Plaintiffs include the Washington Cattlemen’s Association, California Cattlemen’s Association, New Mexico Cattle Growers Association, New Mexico Wool Growers Inc., New Mexico Federal Lands Council, Duarte Nursery Inc., Pierce Investment Co.’ LPF Properties and Hawks Co.

The Sacramento-based legal team said the Washington rule “could bring virtually all the nation’s water and much of the land under direct federal regulatory control” because “it sets no limit on the CWA’s reach.”  It explicitly expands federal control to waters that the U.S. Supreme Court already has ruled “off-limits,” the team said.

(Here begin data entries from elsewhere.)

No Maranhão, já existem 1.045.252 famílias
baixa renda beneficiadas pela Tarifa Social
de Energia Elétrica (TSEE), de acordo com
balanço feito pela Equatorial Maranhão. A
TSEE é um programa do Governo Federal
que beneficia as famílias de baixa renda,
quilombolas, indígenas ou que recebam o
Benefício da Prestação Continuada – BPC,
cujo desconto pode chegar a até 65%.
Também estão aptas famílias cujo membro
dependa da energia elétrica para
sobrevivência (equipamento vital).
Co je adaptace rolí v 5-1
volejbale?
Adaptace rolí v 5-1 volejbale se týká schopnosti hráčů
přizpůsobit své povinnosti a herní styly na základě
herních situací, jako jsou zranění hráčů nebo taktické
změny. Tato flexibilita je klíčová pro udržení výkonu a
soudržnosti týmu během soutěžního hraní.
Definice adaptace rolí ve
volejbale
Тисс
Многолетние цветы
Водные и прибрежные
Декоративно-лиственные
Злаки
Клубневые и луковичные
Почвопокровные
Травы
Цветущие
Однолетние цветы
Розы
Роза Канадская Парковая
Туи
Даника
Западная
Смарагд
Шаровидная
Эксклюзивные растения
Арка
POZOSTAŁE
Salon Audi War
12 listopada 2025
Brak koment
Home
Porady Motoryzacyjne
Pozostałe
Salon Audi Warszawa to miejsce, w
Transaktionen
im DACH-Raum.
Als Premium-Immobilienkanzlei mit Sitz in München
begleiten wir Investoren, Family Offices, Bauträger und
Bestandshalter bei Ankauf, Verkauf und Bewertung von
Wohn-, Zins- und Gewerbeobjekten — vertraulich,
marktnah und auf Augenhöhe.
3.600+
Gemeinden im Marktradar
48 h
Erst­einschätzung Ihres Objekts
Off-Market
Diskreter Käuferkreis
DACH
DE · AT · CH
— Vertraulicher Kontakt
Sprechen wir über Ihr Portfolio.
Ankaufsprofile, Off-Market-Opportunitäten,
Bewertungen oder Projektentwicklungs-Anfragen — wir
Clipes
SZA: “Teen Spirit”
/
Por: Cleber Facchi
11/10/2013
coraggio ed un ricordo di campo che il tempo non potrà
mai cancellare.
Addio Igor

The Clean Water Act, originally designated to protect “navigable” waters such as rivers, lakes and oceans, would now include “tributaries” no matter how small or remote, “neighboring” water without any connections, and “even isolated waters that the Supreme Court has held to be beyond CWA coverage.”

“In short, the administration is engaged in a sweeping power grab,” Hopper said. “Property owners around the country will be faced with the prospect of being micro-managed by federal bureaucrats. This turns our federal system on its head. Under our constitutional framework, the states and localities are charged with the primary role in land use regulation and local water-quality protection.

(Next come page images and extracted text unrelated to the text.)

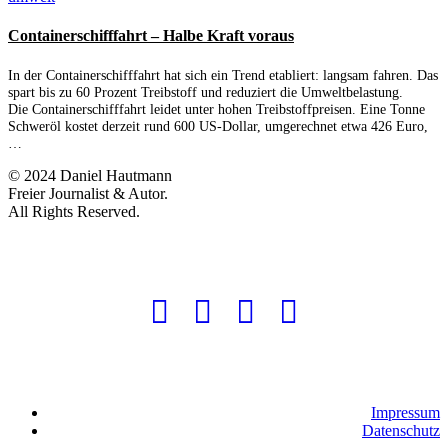
Containerschifffahrt – Halbe Kraft voraus
In der Containerschifffahrt hat sich ein Trend etabliert: langsam fahren. Das
spart bis zu 60 Prozent Treibstoff und reduziert die Umweltbelastung.
Die Containerschifffahrt leidet unter hohen Treibstoffpreisen. Eine Tonne
Schweröl kostet derzeit rund 600 US-Dollar, umgerechnet etwa 426 Euro,
…
© 2024 Daniel Hautmann
Freier Journalist & Autor.
All Rights Reserved.
Impressum
Datenschutz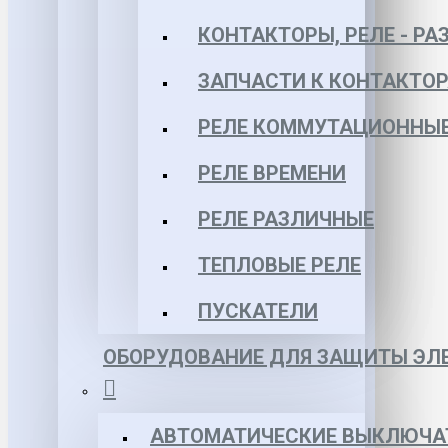
КОНТАКТОРЫ, РЕЛЕ - РА
ЗАПЧАСТИ К КОНТАКТО
РЕЛЕ КОММУТАЦИОННЫЕ 
РЕЛЕ ВРЕМЕНИ
РЕЛЕ РАЗЛИЧНЫЕ
ТЕПЛОВЫЕ РЕЛЕ
ПУСКАТЕЛИ
ОБОРУДОВАНИЕ ДЛЯ ЗАЩИТЫ ЭЛЕ
АВТОМАТИЧЕСКИЕ ВЫКЛЮЧА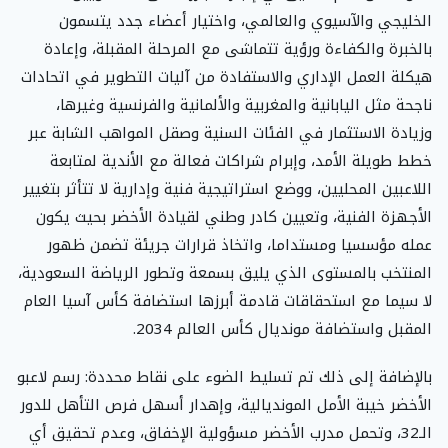
الخليجي والآسيوي والعالمي، واختيار أعضاء جدد يتسمون
بالخبرة والكفاءة ورؤية تتماشى مع المرحلة المقبلة، وإعادة
هيكلة العمل الإداري والاستفادة من آليات التطوير في اتحادات
ناجحة مثل اليابانية والمغربية والألمانية والفرنسية وغيرها،
وزيادة الاستثمار في الفئات السنية وصقل المواهب الشابة عبر
خطط طويلة الأمد، وإبرام شراكات فعالة مع الأندية لمتابعة
اللاعبين المحليين، ووضع استراتيجية فنية وإدارية لا تتأثر بتغيير
الأجهزة الفنية، وتعيين كادر وطني لقيادة الأخضر بحيث يكون
عمله مؤسسيا ومستداما، واتخاذ قرارات جريئة تضمن ظهور
المنتخب بالمستوى الذي يليق بسمعة وتطور الرياضة السعودية،
لا سيما مع استحقاقات قادمة أبرزها استضافة كأس آسيا العام
المقبل واستضافة مونديال كأس العالم 2034.
بالإضافة إلى ذلك تم تسليط الضوء على نقاط محددة: رسم لاعبو
الأخضر خيبة الأمل المونديالية، وإهدار أسهل فرص التأهل للدور
الـ32، وتحمل مدرب الأخضر مسؤولية الإخفاق، وعدم تحقيق أي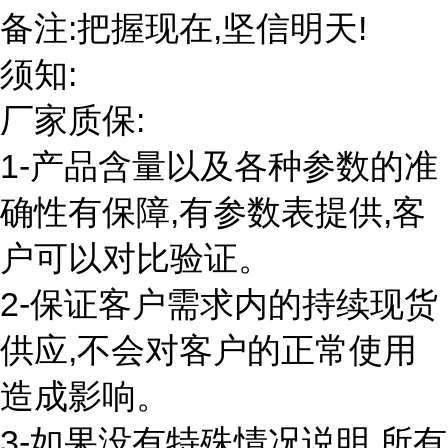
备注:把握现在,坚信明天!
须知:
厂家质保:
1-产品含量以及各种参数的准
确性有保障,有参数表提供,客
户可以对比验证。
2-保证客户需求内的持续现货
供应,不会对客户的正常使用
造成影响。
3-如果没有特殊情况说明,所有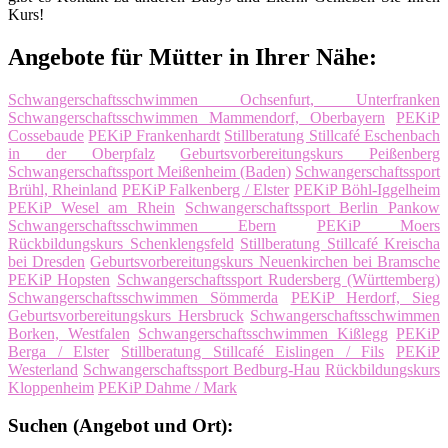
Kurs!
Angebote für Mütter in Ihrer Nähe:
Schwangerschaftsschwimmen Ochsenfurt, Unterfranken
Schwangerschaftsschwimmen Mammendorf, Oberbayern
PEKiP
Cossebaude
PEKiP Frankenhardt
Stillberatung Stillcafé Eschenbach
in der Oberpfalz
Geburtsvorbereitungskurs Peißenberg
Schwangerschaftssport Meißenheim (Baden)
Schwangerschaftssport
Brühl, Rheinland
PEKiP Falkenberg / Elster
PEKiP Böhl-Iggelheim
PEKiP Wesel am Rhein
Schwangerschaftssport Berlin Pankow
Schwangerschaftsschwimmen Ebern
PEKiP Moers
Rückbildungskurs Schenklengsfeld
Stillberatung Stillcafé Kreischa
bei Dresden
Geburtsvorbereitungskurs Neuenkirchen bei Bramsche
PEKiP Hopsten
Schwangerschaftssport Rudersberg (Württemberg)
Schwangerschaftsschwimmen Sömmerda
PEKiP Herdorf, Sieg
Geburtsvorbereitungskurs Hersbruck
Schwangerschaftsschwimmen
Borken, Westfalen
Schwangerschaftsschwimmen Kißlegg
PEKiP
Berga / Elster
Stillberatung Stillcafé Eislingen / Fils
PEKiP
Westerland
Schwangerschaftssport Bedburg-Hau
Rückbildungskurs
Kloppenheim
PEKiP Dahme / Mark
Suchen (Angebot und Ort):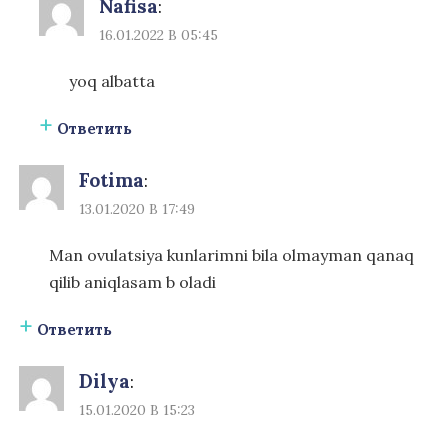
Nafisa
:
16.01.2022 В 05:45
yoq albatta
Ответить
Fotima
:
13.01.2020 В 17:49
Man ovulatsiya kunlarimni bila olmayman qanaq
qilib aniqlasam b oladi
Ответить
Dilya
:
15.01.2020 В 15:23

“The Obama administration’s sweeping new rule usurps the authority and responsibility of the states, and empowers bureaucrats in Washington, D.C., to act as zoning and land use czars for the entire nation.”

Billy Gatlin, of the California Cattlemen’s Association, said the rule is vague and creates confusion over what ranching activities might, or might now, now be allowed.

Jose Varela of the new Mexico Cattle Growers Association noted his family has been on his land for 14 generations.“I believe we have the history to prove that we are caretakers of the water and the land without the help of the Environmental Protection Agency,” he said.

The complaint seeks declaratory judgments that the EPA’s expansive claims to control of all tributaries, adjacent waters, interstate waters, isolated waters and more is contrary to law and invalid.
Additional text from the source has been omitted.